Worldwide football transfer fees hit a record £2.6 billion last year, says FIFA, with England the biggest spender.

English clubs handed over £770 million in transfer deals last year - more than a quarter of the total spending worldwide. Overall, spending was up by 2.1%, and the number of transfers rose by 2.9% to 13,090.

Big name players signed up during the year to the Premier League include Angel di Maria, whose move from Real Madrid to Manchester United cost the club £59.7 million - a record transfer fee for an English team.

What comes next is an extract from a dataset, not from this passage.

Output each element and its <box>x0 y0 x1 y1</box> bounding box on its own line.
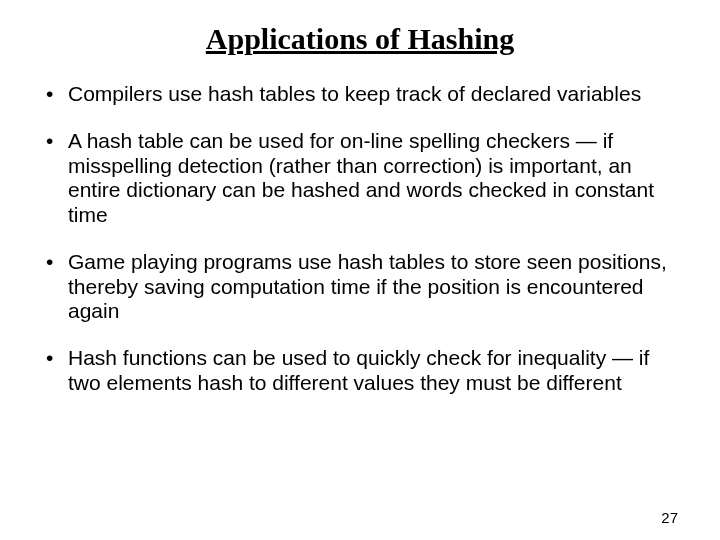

Spain was the second-biggest spender, FIFA's Global Transfer Market 2015 shows, forking out £460 million in 2014. And Spain also had the most coming in from transfer fees, netting £438 million during the year. A fair chunk of this came from England, with English clubs paying out £297 million for 62 Spanish players.

In France, spending fell from $421m to $221m as clubs reined in their spending in light of Uefa's Financial Fair Play (FFP) rules.

Brazil was the busiest country in the market, with 646 incoming transfers and 689 outgoing transfers. And the report notes a 'World Cup effect', with transfers involving Costa Rica players, for example, reaching £6.5 million in 2014 - ten times as much as in the year before.

Some of the biggest winners revealed by the report are the players' agents, who made £155 million between them - an average yearly increase of an astonishing 27% since 2011.

The average age of players transferred during the year was 25 years and 6 months. And, for the first time, the report include a breakdown of transfers of minors. Spain heads the league here, with 400 applications to sign players under the age of 18 from abroad. Of these, 352 were accepted by FIFA.

The statistics come as Barcelona is banned from any signings this year, after breaching the rules on signing minors. And now Real Madrid, too, is being investigated, with 51 transfers of minors under the spotlight.

Under-age players are only allowed to move to a club in a different country if their parents move there for non-footballing reasons, if they are from another nation within the EU or European Economic Area and aged over 16, or if they live within 100km of the club. Real says it can satisfy the investigators.